"Ah," he whispered, his great eyes glowing. "It ees the LEETLE white angel!"
"It is the little Mélisse," replied the man.
He dropped upon his knees, with his sad face close to the new life that was to take the place of the one that had just gone out. Jan felt something tugging in a strange way at his heart, and he, too, fell upon his knees beside John Cummins in this first worship of the child.
From this hour of their first kneeling before the little life in the cabin, something sprang up between Jan Thoreau and John Cummins which it would have been hard for man to break. Looking up after many moments' contemplation of the little Mélisse, Jan gazed straight into Cummins' face, and whispered softly the word which in Cree means "father." This was Jan's first word for Mélisse.
When he looked back, the baby was wriggling and kicking as he had seen tiny wolf-whelps wriggle and kick before their eyes were open. His beautiful eyes laughed. As cautiously as if he were playing with hot iron, he reached out a thin hand, and when one of his fingers suddenly fell upon something very soft and warm, he jerked it back as quickly as if he had been burned.

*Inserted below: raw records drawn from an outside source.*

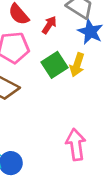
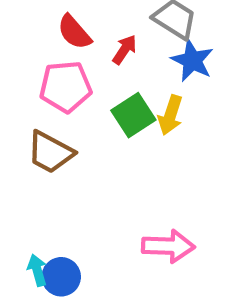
pink arrow: (76, 144) -> (168, 246), turned 100

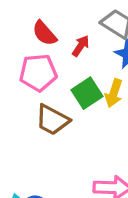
brown trapezoid: (50, 152) -> (52, 120), moved

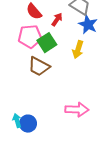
green square: (87, 93) -> (47, 43), moved

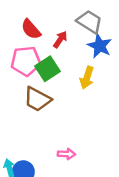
pink arrow: (77, 110) -> (67, 154), moved, size x0.6

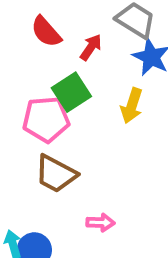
pink pentagon: (26, 61) -> (46, 119), moved
brown trapezoid: (37, 99) -> (56, 174), moved

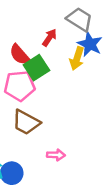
red semicircle: (46, 32) -> (20, 55), moved
yellow arrow: (132, 106) -> (77, 58), moved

That night, when Jan picked up his violin to go back to Mukee's cabin,
Cummins put his two big hands on the boy's shoulders and said:
"Jan, who are you, and where did you come from?"

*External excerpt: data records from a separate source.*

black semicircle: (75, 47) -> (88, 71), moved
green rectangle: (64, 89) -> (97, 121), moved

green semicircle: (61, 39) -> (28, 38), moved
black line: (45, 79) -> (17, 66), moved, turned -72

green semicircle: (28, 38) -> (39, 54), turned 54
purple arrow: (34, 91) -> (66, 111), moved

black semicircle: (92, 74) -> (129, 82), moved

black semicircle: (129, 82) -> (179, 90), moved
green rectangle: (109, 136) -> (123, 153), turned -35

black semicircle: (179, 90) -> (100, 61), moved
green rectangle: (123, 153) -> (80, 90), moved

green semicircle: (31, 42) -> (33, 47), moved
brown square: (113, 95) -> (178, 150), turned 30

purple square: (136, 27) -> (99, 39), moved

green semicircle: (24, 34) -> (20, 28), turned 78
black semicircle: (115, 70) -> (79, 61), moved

Jan stretched his arm vaguely to the north.
"Jan Thoreau," he replied simply. "Thees is my violon. We come alone through the beeg snow."
Cummins stared as if he saw a wonderful picture in the boy's eyes. He dropped his hands, and walked to the door. When they stood alone outside, he pointed up to the stars, and to the mist-like veil of silver light that the awakening aurora was spreading over the northern skies.